Jerzy Janowicz pokonał w piątkowej batalii niegdysiejszego najlepszego tenisistę świata – Lleytona Hewitta. Polak w rozłożonym na dwa dni pojedynku triumfował dopiero po pięciu setach.
Wydaje się, iż czarna seria porażek Jerzyka to już melodia dalekiej przeszłości. Łodzianin, który zanotował w aktualnym sezonie 9 porażek z rzędu, wreszcie powraca do formy sprzed roku. W ubiegłorocznych występach na londyńskich trawiastych kortach, doszedł aż do półfinału, w którym to musiał uznać wyższość Andy’ego Murraya. Dzisiejsza wygrana z Australijczykiem jest kolejnym krokiem w stronę powtórzenia wyniku z ubiegłego roku.
Pierwszy w karierze pojedynek dwóch tenisistów stopniowo zamieniał się w horror. Świetna gra Janowicza w inauguracyjnej partii, która rozpoczęła się we czwartek wlała nadzieje w polskie serca, na szybki, trzysetowy triumf. Polak jako pierwszy został przełamany przez swojego rywala, lecz rewanż przyszedł z podwojoną siłą. Jurek przy stanie 3:5 zdobył 4 gemy z rzędu i wrzucił do swojej kieszeni partię otwarcia.
Przy stanie 4:4 w secie drugim, nad wimbledońskim kortem rozpoczął się deszczowy koncert, nie pozwalając zawodnikom na dokończenie rywalizacji. Mecz został wznowiony następnego dnia. Świetny start zaliczył łodzianin, który najpierw przełamał rywala, a następnie utrzymał podanie i jedną nogą znajdował się już w III rundzie wielkoszlemowego turnieju.
Utytułowany Hewitt nie potrafił znaleźć sposobu na świetnie serwującego i poruszającego się na trawie Polaka. W trzecim secie o wyniku rywalizacji zadecydował tie-break, w którym lider polskiej reprezentacji miał już piłki meczowe. „Niewykorzystane akcje się mszczą” – mimo, iż jest to piłkarskie porzekadło, celnie oddaje sytuację na korcie. Były nr 1 światowego rankingu wykorzystał nieskuteczność swojego rywala i trzecia partia po dwóch setbolach padła jego łupem.
Kolejny set, to znów wyrównana gra obu tenisistów, o której rezultacie zadecydowało przełamanie w 7. gemie. Autorem tego kluczowego break pointa był Hewitt, który nie pozwolił młodszemu przeciwnikowi na re-breaka. Set czwarty wpadł na konto Australijczyka.

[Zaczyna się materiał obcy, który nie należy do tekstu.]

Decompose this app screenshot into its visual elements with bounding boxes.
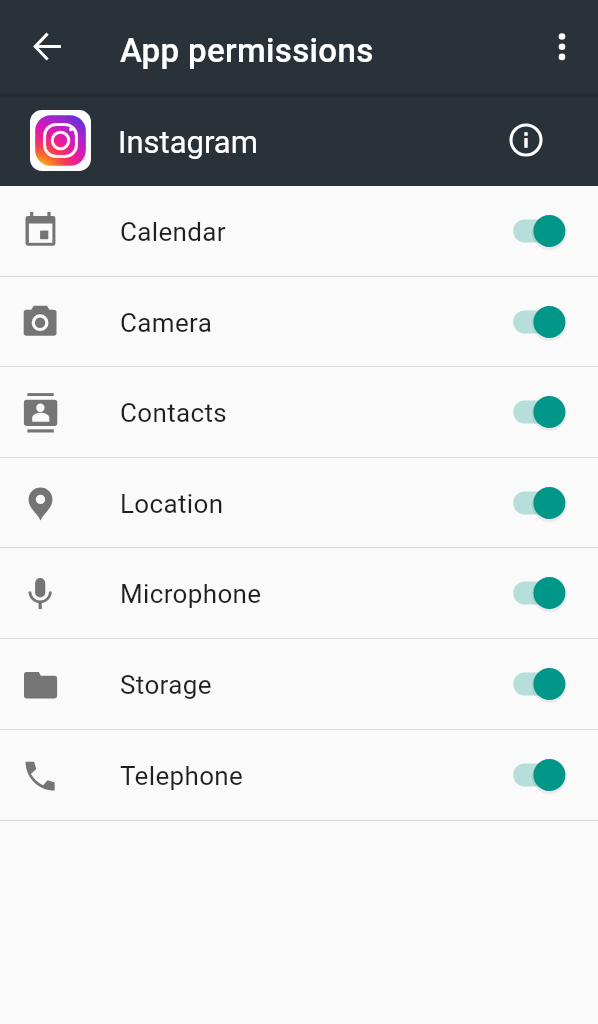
staticText: App permissions — [120, 31, 374, 70]
staticText: Storage — [120, 670, 212, 700]
button[interactable]: Storage — [0, 639, 598, 729]
staticText: Instagram — [118, 124, 258, 160]
button[interactable]: Camera — [0, 277, 598, 366]
button[interactable]: Calendar — [0, 186, 598, 276]
button[interactable]: More options — [536, 21, 588, 73]
button[interactable]: Location — [0, 458, 598, 547]
staticText: Microphone — [120, 579, 262, 609]
staticText: Contacts — [120, 398, 228, 428]
button[interactable]: Microphone — [0, 548, 598, 638]
button[interactable]: Contacts — [0, 367, 598, 457]
staticText: Calendar — [120, 217, 226, 247]
staticText: Telephone — [120, 761, 244, 791]
button[interactable]: Telephone — [0, 730, 598, 820]
button[interactable]: App info — [504, 118, 548, 162]
staticText: Camera — [120, 308, 213, 338]
button[interactable]: Navigate up — [16, 16, 77, 77]
staticText: Location — [120, 489, 224, 519]
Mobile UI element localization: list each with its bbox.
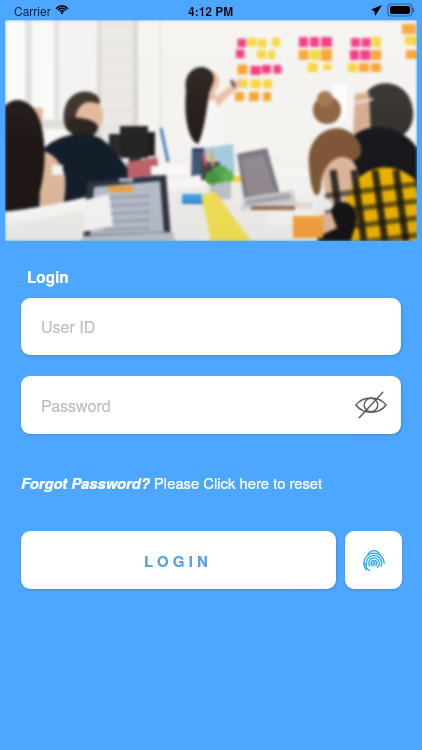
staticText: Carrier [14, 2, 51, 19]
staticText: Forgot Password? [21, 472, 154, 493]
button[interactable]: LOGIN [21, 531, 336, 589]
button[interactable]: Fingerprint login [345, 531, 402, 589]
staticText: 4:12 PM [188, 2, 234, 19]
staticText: User ID [41, 315, 96, 338]
button[interactable]: User ID [21, 298, 401, 355]
button[interactable]: Show password [353, 387, 389, 423]
staticText: Please Click here to reset [154, 472, 323, 493]
button[interactable]: Password [21, 376, 401, 434]
staticText: Login [27, 266, 69, 288]
staticText: LOGIN [144, 550, 213, 571]
staticText: Password [41, 394, 111, 417]
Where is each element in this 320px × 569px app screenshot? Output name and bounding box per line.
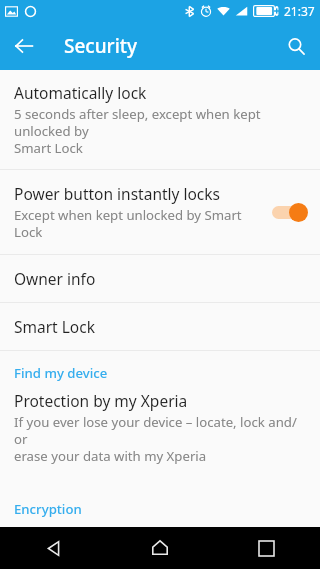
button[interactable]: Protection by my Xperia: [0, 388, 320, 479]
button[interactable]: Smart Lock: [0, 303, 320, 350]
button[interactable]: Search: [272, 22, 320, 70]
staticText: Smart Lock: [14, 316, 95, 337]
staticText: Find my device: [14, 364, 108, 382]
staticText: Encryption: [14, 500, 82, 518]
staticText: Owner info: [14, 268, 96, 289]
staticText: 21:37: [284, 3, 315, 19]
staticText: Except when kept unlocked by Smart Lock: [14, 206, 264, 241]
button[interactable]: Recent apps: [213, 527, 320, 569]
staticText: Protection by my Xperia: [14, 390, 188, 411]
button[interactable]: Back: [0, 22, 48, 70]
staticText: Power button instantly locks: [14, 183, 221, 204]
button[interactable]: Owner info: [0, 255, 320, 302]
button[interactable]: Back: [0, 527, 106, 569]
button[interactable]: Power button instantly locks toggle: [270, 201, 308, 223]
staticText: 5 seconds after sleep, except when kept …: [14, 105, 306, 157]
staticText: If you ever lose your device – locate, l…: [14, 413, 306, 465]
staticText: Automatically lock: [14, 82, 147, 103]
staticText: Security: [64, 33, 138, 59]
button[interactable]: Automatically lock: [0, 70, 320, 169]
button[interactable]: Home: [106, 527, 213, 569]
button[interactable]: Power button instantly locks: [0, 170, 320, 254]
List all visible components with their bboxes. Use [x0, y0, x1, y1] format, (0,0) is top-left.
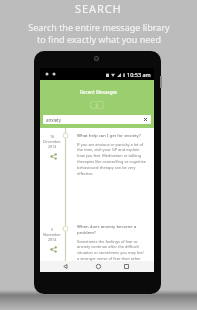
- button[interactable]: anxiety: [43, 115, 151, 124]
- staticText: Search the entire message library to fin…: [28, 21, 170, 45]
- staticText: 2014: [48, 237, 57, 242]
- staticText: 5: [51, 227, 54, 232]
- staticText: December: [43, 139, 61, 144]
- button[interactable]: 5: [40, 219, 154, 261]
- button[interactable]: Share: [50, 246, 57, 253]
- staticText: 10:53 am: [127, 71, 151, 78]
- button[interactable]: Recents: [121, 261, 132, 272]
- staticText: When does anxiety become a problem?: [77, 223, 146, 235]
- staticText: What help can I get for anxiety?: [77, 132, 141, 138]
- button[interactable]: Share: [50, 153, 57, 160]
- button[interactable]: 16: [40, 128, 154, 219]
- staticText: 16: [50, 134, 55, 139]
- staticText: November: [43, 232, 61, 237]
- button[interactable]: Download: [90, 101, 104, 109]
- staticText: Recent Messages: [80, 89, 118, 95]
- staticText: 2014: [48, 144, 57, 149]
- staticText: Sometimes the feelings of fear or anxiet…: [77, 239, 146, 261]
- staticText: anxiety: [46, 117, 61, 123]
- staticText: SEARCH: [75, 1, 122, 16]
- button[interactable]: Home: [93, 261, 104, 272]
- button[interactable]: Back: [60, 261, 71, 272]
- staticText: If you are anxious or panicky a lot of t…: [77, 142, 146, 177]
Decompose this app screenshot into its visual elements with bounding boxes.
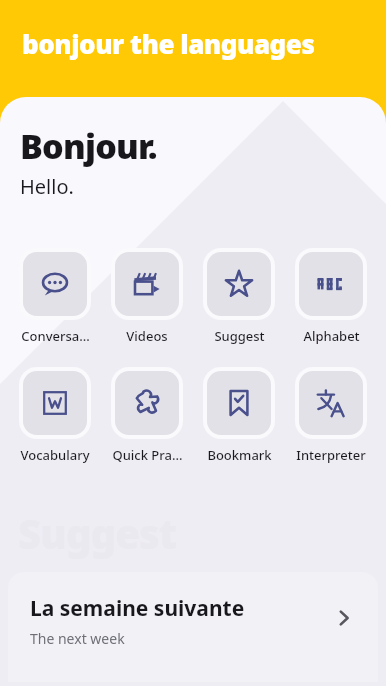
- button[interactable]: Videos: [106, 248, 188, 345]
- other: Open suggestion: [332, 606, 356, 630]
- staticText: La semaine suivante: [30, 594, 245, 623]
- staticText: Bonjour.: [20, 123, 157, 169]
- button[interactable]: Bookmark: [198, 367, 280, 464]
- staticText: Vocabulary: [20, 446, 90, 464]
- staticText: Conversa…: [21, 327, 90, 345]
- staticText: Videos: [126, 327, 168, 345]
- staticText: Quick Pra…: [112, 446, 183, 464]
- button[interactable]: La semaine suivante: [8, 572, 378, 682]
- staticText: Interpreter: [296, 446, 366, 464]
- staticText: bonjour the languages: [22, 26, 315, 61]
- button[interactable]: Quick Pra…: [106, 367, 188, 464]
- button[interactable]: Conversa…: [14, 248, 96, 345]
- button[interactable]: Interpreter: [290, 367, 372, 464]
- staticText: Suggest: [214, 327, 265, 345]
- button[interactable]: Vocabulary: [14, 367, 96, 464]
- staticText: The next week: [30, 629, 125, 648]
- staticText: Bookmark: [207, 446, 272, 464]
- staticText: Alphabet: [303, 327, 360, 345]
- button[interactable]: Suggest: [198, 248, 280, 345]
- staticText: Hello.: [20, 173, 74, 200]
- button[interactable]: Alphabet: [290, 248, 372, 345]
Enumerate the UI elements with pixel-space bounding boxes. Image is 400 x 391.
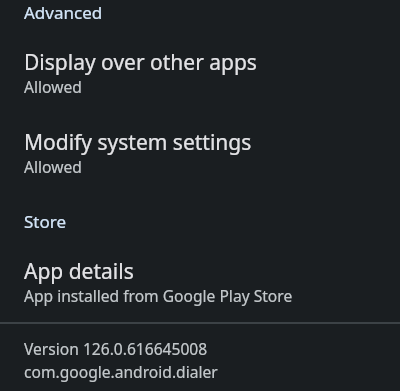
staticText: App details [24,257,134,286]
staticText: Allowed [24,76,82,97]
staticText: App installed from Google Play Store [24,285,293,306]
button[interactable]: Modify system settings [0,120,400,186]
button[interactable]: App details [0,248,400,314]
button[interactable]: Display over other apps [0,40,400,106]
staticText: Display over other apps [24,48,257,77]
staticText: Version 126.0.616645008 [24,338,208,359]
staticText: Modify system settings [24,128,252,157]
staticText: Store [24,210,67,233]
staticText: Allowed [24,156,82,177]
staticText: Advanced [24,1,103,24]
staticText: com.google.android.dialer [24,361,218,382]
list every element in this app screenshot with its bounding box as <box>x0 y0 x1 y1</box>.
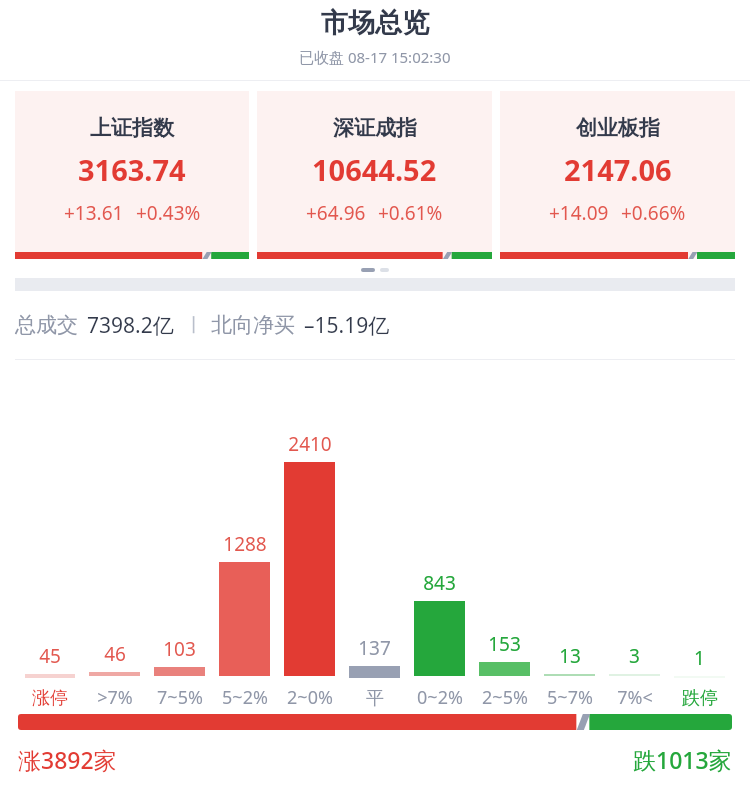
button[interactable]: Page 1 <box>361 268 375 272</box>
button[interactable]: Page 2 <box>380 268 389 272</box>
button[interactable]: 103 <box>147 636 212 710</box>
staticText: 跌1013家 <box>633 744 732 775</box>
staticText: +64.96 <box>306 200 366 226</box>
button[interactable]: 1 <box>667 645 732 710</box>
button[interactable]: 上证指数 <box>15 91 249 259</box>
staticText: 3163.74 <box>78 150 186 189</box>
button[interactable]: 2410 <box>277 431 342 710</box>
staticText: 平 <box>366 687 384 710</box>
staticText: +0.61% <box>378 200 443 226</box>
button[interactable]: 46 <box>82 641 147 710</box>
staticText: 7398.2亿 <box>87 311 174 340</box>
staticText: +13.61 <box>64 200 124 226</box>
button[interactable]: 45 <box>18 643 82 710</box>
staticText: 103 <box>163 636 196 662</box>
staticText: 市场总览 <box>321 6 429 40</box>
staticText: +0.66% <box>621 200 686 226</box>
staticText: 涨停 <box>32 687 68 710</box>
staticText: 2~0% <box>287 685 333 710</box>
staticText: 已收盘 08-17 15:02:30 <box>299 47 451 67</box>
staticText: 153 <box>488 631 521 657</box>
staticText: 5~7% <box>547 685 593 710</box>
staticText: 45 <box>39 643 61 669</box>
staticText: 总成交 <box>15 312 78 338</box>
button[interactable]: 1288 <box>212 531 277 710</box>
staticText: 创业板指 <box>576 115 660 141</box>
button[interactable]: 137 <box>342 635 407 710</box>
staticText: 5~2% <box>222 685 268 710</box>
staticText: 1 <box>694 645 705 671</box>
button[interactable]: 深证成指 <box>257 91 492 259</box>
staticText: 2147.06 <box>564 150 672 189</box>
staticText: 2~5% <box>482 685 528 710</box>
staticText: 13 <box>559 643 581 669</box>
button[interactable]: 843 <box>407 570 472 710</box>
staticText: 3 <box>629 643 640 669</box>
staticText: 843 <box>423 570 456 596</box>
staticText: 0~2% <box>417 685 463 710</box>
button[interactable]: 3 <box>602 643 667 710</box>
staticText: 1288 <box>223 531 267 557</box>
button[interactable]: 总成交 <box>15 291 735 359</box>
button[interactable]: 153 <box>472 631 537 710</box>
staticText: 2410 <box>288 431 332 457</box>
staticText: 137 <box>358 635 391 661</box>
staticText: >7% <box>97 685 133 710</box>
staticText: 丨 <box>185 314 203 337</box>
staticText: 7%< <box>617 685 653 710</box>
staticText: 北向净买 <box>211 312 295 338</box>
button[interactable]: 13 <box>537 643 602 710</box>
staticText: 上证指数 <box>90 115 174 141</box>
staticText: 10644.52 <box>312 150 437 189</box>
staticText: 跌停 <box>682 687 718 710</box>
staticText: +0.43% <box>136 200 201 226</box>
staticText: 46 <box>104 641 126 667</box>
staticText: +14.09 <box>549 200 609 226</box>
button[interactable]: 创业板指 <box>500 91 735 259</box>
staticText: 涨3892家 <box>18 744 117 775</box>
staticText: 深证成指 <box>333 115 417 141</box>
staticText: –15.19亿 <box>304 311 390 340</box>
staticText: 7~5% <box>157 685 203 710</box>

5:1 – taki rezultat pojawił się w pewnym momencie piątego seta na tablicy wyników. Większa cyfra znajdowała się przy nazwisku Polaka i już tylko jeden gem dzielił 23-latka od pierwszego triumfu nad tenisistą z Australii. Co prawda, Hewitt zdołał zanotować jeszcze jedno przełamanie, ale to po 9. gemie, którego Polak wygrał „na sucho”, Australijczyk musiał pogratulować mu zwycięstwa.
Na łodzianina w III rundzie Wimbledonu czeka już Hiszpan Tommy Robredo.